Book: Arquillian Testing Guide
Language : English
Paperback : 242 pages [ 9.1 x 7.5 x 0.7 inches ]
Release Date : April 17, 2013
About the Author
John D. Ament (@JohnAment) was born to a beautician and a taxi driver in the warm summer of 1983 in Ridgewood, New York. At the age of six his family moved to the northern suburbs of New Jersey. After graduating from the Rutgers University and working a few short-term IT jobs, he moved to the southern side of New Jersey just outside of Philadelphia, where he has been located for the last seven years. In 2008, he started participating in the open source community. After working with Spring a bit here and there, he started investigating the Seam framework. After finding use of the framework in a few applications, he started participating more and more with the community. Eventually, he became the module lead for a couple of components in Seam 3 and started working more and more with open source technologies. This led to more and more community involvement, including participation in the JMS 2.0 Expert Group. After following through on some test-driven trends, he decided to try out a new framework called Arquillian to help automate some of the testing being performed on a few work-related projects. It surprisingly worked well, to the point of being used to perform all of the automated testing against container deployments of applications he was working on. This drove a lot of passion for the framework and his continued use of the tool today.
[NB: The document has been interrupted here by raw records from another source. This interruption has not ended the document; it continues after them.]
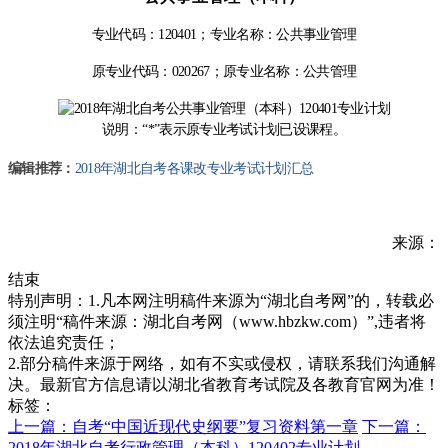
专业代码：
120401
；专业名称：公共事业管理
原专业代码：
020267
；原专业名称：公共管理
说明：“
*
”表示原专业考试计划已设课程。
编辑推荐：
2018年湖北自考各课改专业考试计划汇总
来源：
结束
特别声明：1.凡本网注明稿件来源为“湖北自考网”的，转载必
须注明“稿件来源：湖北自考网（www.hbzkw.com）”,违者将
依法追究责任；
2.部分稿件来源于网络，如有不实或侵权，请联系我们沟通解
决。最新官方信息请以湖北省教育考试院及各教育官网为准！
标签：
上一篇：自考“中国近现代史纲要”复习资料第一章
下一篇：
2018年湖北自考行政管理（本科）120402专业计划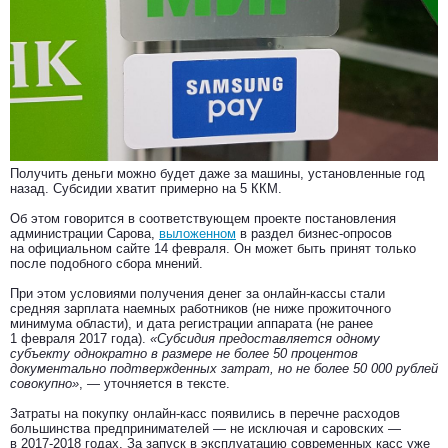
Получить деньги можно будет даже за машины, установленные год
назад. Субсидии хватит примерно на 5 ККМ.
Об этом говорится в соответствующем проекте постановления
администрации Сарова,
выложенном
в раздел бизнес-опросов
на официальном сайте 14 февраля. Он может быть принят только
после подобного сбора мнений.
При этом условиями получения денег за онлайн-кассы стали
средняя зарплата наемных работников (не ниже прожиточного
минимума области), и дата регистрации аппарата (не ранее
1 февраля 2017 года).
«Субсидия предоставляется одному
субъекту однократно в размере не более 50 процентов
документально подтвержденных затрат, но не более 50 000 рублей
совокупно»
, — уточняется в тексте.
Затраты на покупку онлайн-касс появились в перечне расходов
большинства предпринимателей — не исключая и саровских —
в 2017-2018 годах. За запуск в эксплуатацию современных касс уже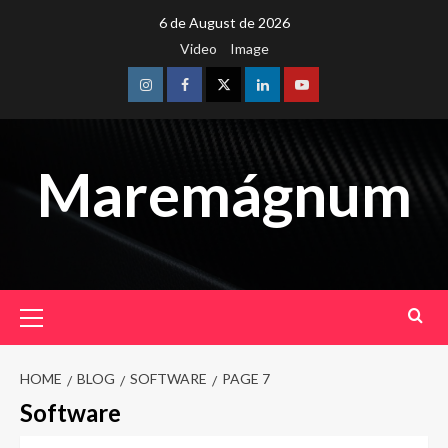
Skip
6 de August de 2026
to
Video
Image
content
Instagram
Facebook
Twitter
Linkedin
Youtube
Maremágnum
Primary
Menu
HOME
BLOG
SOFTWARE
PAGE 7
Software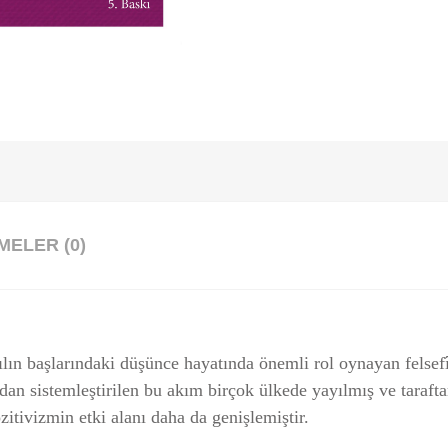
ELER (0)
zyılın başlarındaki düşünce hayatında önemli rol oynayan felsef
dan sistemleştirilen bu akım birçok ülkede yayılmış ve taraft
zitivizmin etki alanı daha da genişlemiştir.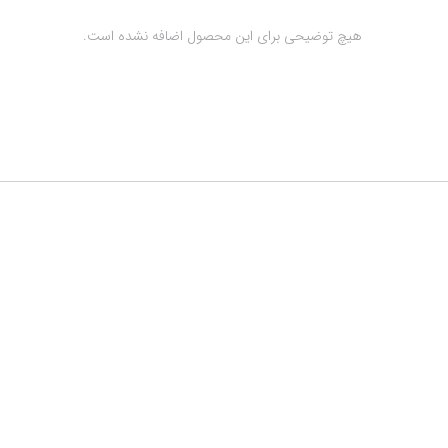
 هیچ توضیحی برای این محصول اضافه نشده است.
Removing everything else (Preface, Index, etc.) leaves you with 212 content pages in 10 chapters. That is a reasonable amount of information and the chapters cover every interesting part of Arquillian.
The first chapter "The Aliens Have Landed!" is meant to get your feet wet. You will be writing tests with your code, and deploying using embedded Weld, OpenWebBeans, and Glassfish.
The second chapter "The Evolution of Testing" focuses on the technologies that have existed for many years to support our testing efforts. In some cases, these are introductions to technologies that Arquillian can extend and others that Arquillian may compete with.
The third chapter "Container Testing" introduces you to the three types of containers supported in Arquillian (embedded, managed and remote) and guides you through the configuration.
Chapter four "Why Did the Test Fail?" gives you some troubleshooting advices when nothing works.
The fifth chapter "Enriching the Enterprise Test Case" focuses on test cases, and the enrichment that occurs when using Arquillian in those test cases.
Just a little after the first half you get introduced to "Arquillian Extensions" in chapter six.
UI Testing is covered in chapter seven "Functional Application Testing" and directly followed by "Service Testing" in chapter eight. Chapters nine and ten focus on lesser documented areas of the ecosphere. "Arquillian and OSGi" and "ShrinkWrap in Action".
Writing and Style
Generally the instructions are clear, the code is readable and there are some very rare screen-shots which actually are of questionable help. The overall level of detail and mixed in complexity is appropriate and in case you need it you can download the source code from Packt. As a non native reader I didn't found any issues while reading the book. Honestly I haven't read every single page but browsed through some of the stuff I had blogged about before.
Conclusion and recommendation
The goal of this book is to help understand how and where to use Arquillian with enterprise applications. It provides an in-depth overview of Arquillian throughout the book, as well as overall strategies for how to add Arquillian to your standards at work. If you're not that kind of guy willing to gather everything from the various sources on the net this is your number one source of information and a must have in your collection.